Charles Barkley, Paul Coffey and Wayne Gretzky. Image by: Getty Images
Paul Coffey and NBA Hall of Famer Charles Barkley joined Wayne Gretzky during his press conference at the Stanley Cup final. Here's what we learned.
NASHVILLE — Five things we learned from the Wayne Gretzky news conference that was crashed by Paul Coffey and, of all people, Charles Barkley.
1. THE NHL APPARENTLY DIDN’T EXIST BEFORE EXPANSION
It’s hard to disagree with the No. 1 choice, the 1984-85 Edmonton Oilers. Two series sweeps and six Hall of Famers, including Gretzky, who established a record with 47 playoff points that might never be broken. Consider that this year’s playoff leader, Evgeni Malkin, would need 21 points in the final four games of this year’s playoffs to tie Gretzky.
But the fans who voted on the top teams obviously have no sense of history. Not a single one of the top 10 teams was from the pre-expansion era. The 1955-56 Montreal Canadiens went 45-15-10 and were the league’s first 100-point team, finishing 24 points ahead of the second place team, before going 8-2 in the playoffs en route to winning the Stanley Cup. The 1943-44 Canadiens had an .830 winning percentage and went 8-1 in the playoffs. Seriously? No love for the Detroit Red Wings 1950s dynasty or the Toronto Maple Leafs of the 1960s.
For Gretzky’s part, he said he would have picked the 1986-87 Oilers as the best team ever. That team finished fifth in voting, with four of the Oilers’ Stanley Cup teams in the top 10. Of the non-Oiler teams, he liked the 1970-71 Montreal Canadiens.

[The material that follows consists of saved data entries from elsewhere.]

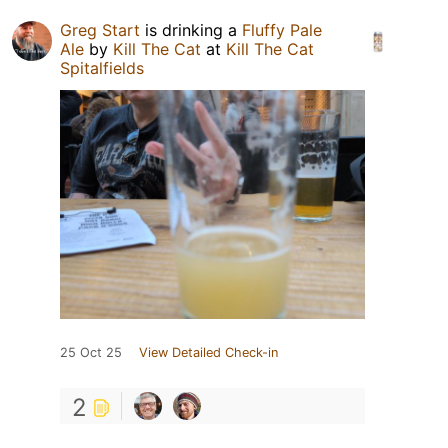
Greg Start
is drinking a
Fluffy Pale
Ale
by
Kill The Cat
at
Kill The Cat
Spitalfields
25 Oct 25
View Detailed Check-in
2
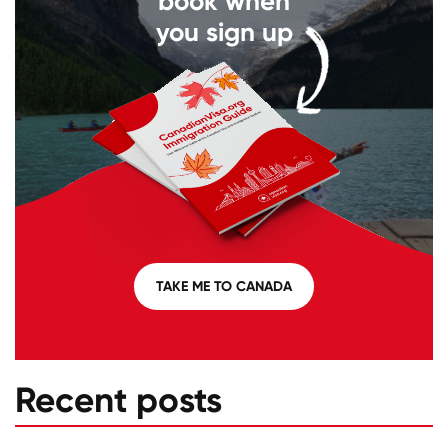
book when
you sign up
TAKE ME TO CANADA
Recent posts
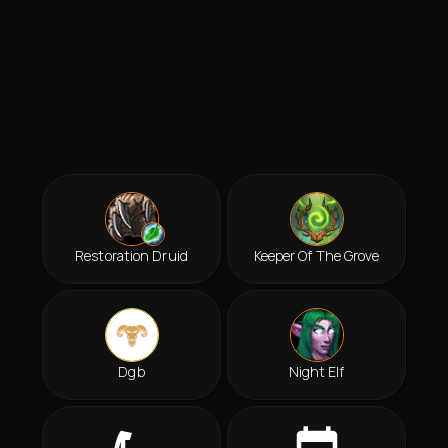
Restoration Druid
Keeper Of The Grove
Dgb
Night Elf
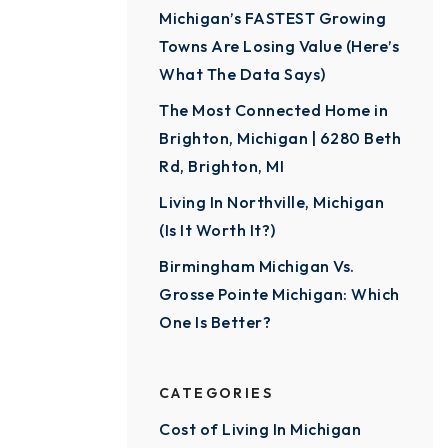
Michigan’s FASTEST Growing
Towns Are Losing Value (Here’s
What The Data Says)
The Most Connected Home in
Brighton, Michigan | 6280 Beth
Rd, Brighton, MI
Living In Northville, Michigan
(Is It Worth It?)
Birmingham Michigan Vs.
Grosse Pointe Michigan: Which
One Is Better?
CATEGORIES
Cost of Living In Michigan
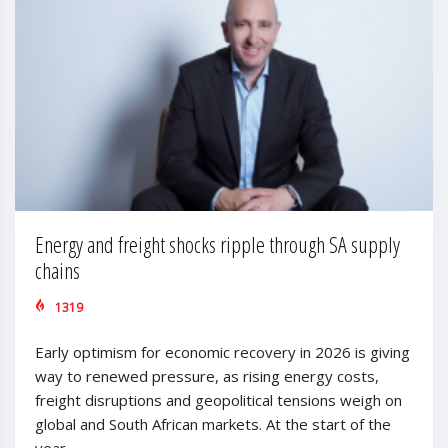
Energy and freight shocks ripple through SA supply
chains
1319
Early optimism for economic recovery in 2026 is giving
way to renewed pressure, as rising energy costs,
freight disruptions and geopolitical tensions weigh on
global and South African markets. At the start of the
year,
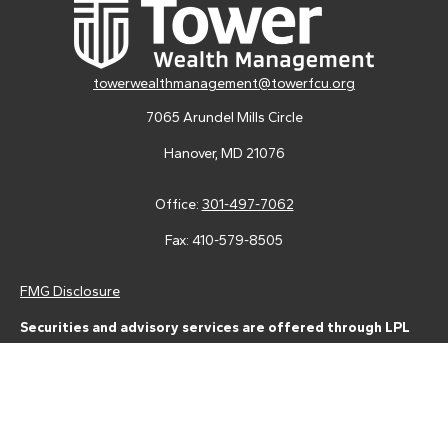
towerwealthmanagement@towerfcu.org
7065 Arundel Mills Circle
Hanover,
MD
21076
Office:
301-497-7062
Fax:
410-579-8505
FMG Disclosure
Securities and advisory services are offered through LPL
Financial (LPL), a registered investment advisor and broker-
dealer (member
FINRA
/
SIPC
).
Insurance products are offered
through LPL or its licensed affiliates. Tower Federal Credit Union
and Tower Wealth Management
are not
registered as a broker-
dealer or investment advisor. Registered representatives of LPL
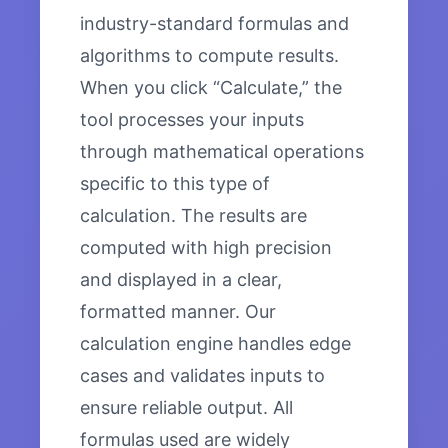
industry-standard formulas and
algorithms to compute results.
When you click “Calculate,” the
tool processes your inputs
through mathematical operations
specific to this type of
calculation. The results are
computed with high precision
and displayed in a clear,
formatted manner. Our
calculation engine handles edge
cases and validates inputs to
ensure reliable output. All
formulas used are widely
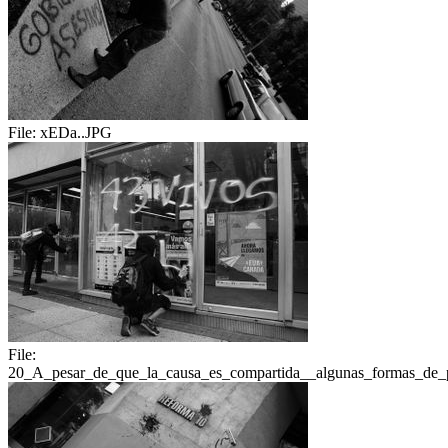
File:
xEDa..JPG
File:
20_A_pesar_de_que_la_causa_es_compartida__algunas_formas_de_pr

As far as which team would be the most difficult opponent, he said it would be the 1990-91 Pittsburgh Penguins.
“The only question would have been is Coffey on our team or their team?” Gretzky said. “We would have taken him back.”
2. CHARLES BARKLEY REALLY, REALLY LIKES HOCKEY
NHL commissioner Gary Bettman invited Barkley to the Stanley Cup final after he said some nice things about hockey. But Barkley said his love for the game goes back to the Birmingham Bulls of the World Hockey Association and his relationship with former Flyers goalie Ron Hextall when he played in Philadelphia.
“Biggest hockey fan in North America,” Gretzky said, pointing to Barkley. “Literally. But I’m going on a diet,” Barkley said.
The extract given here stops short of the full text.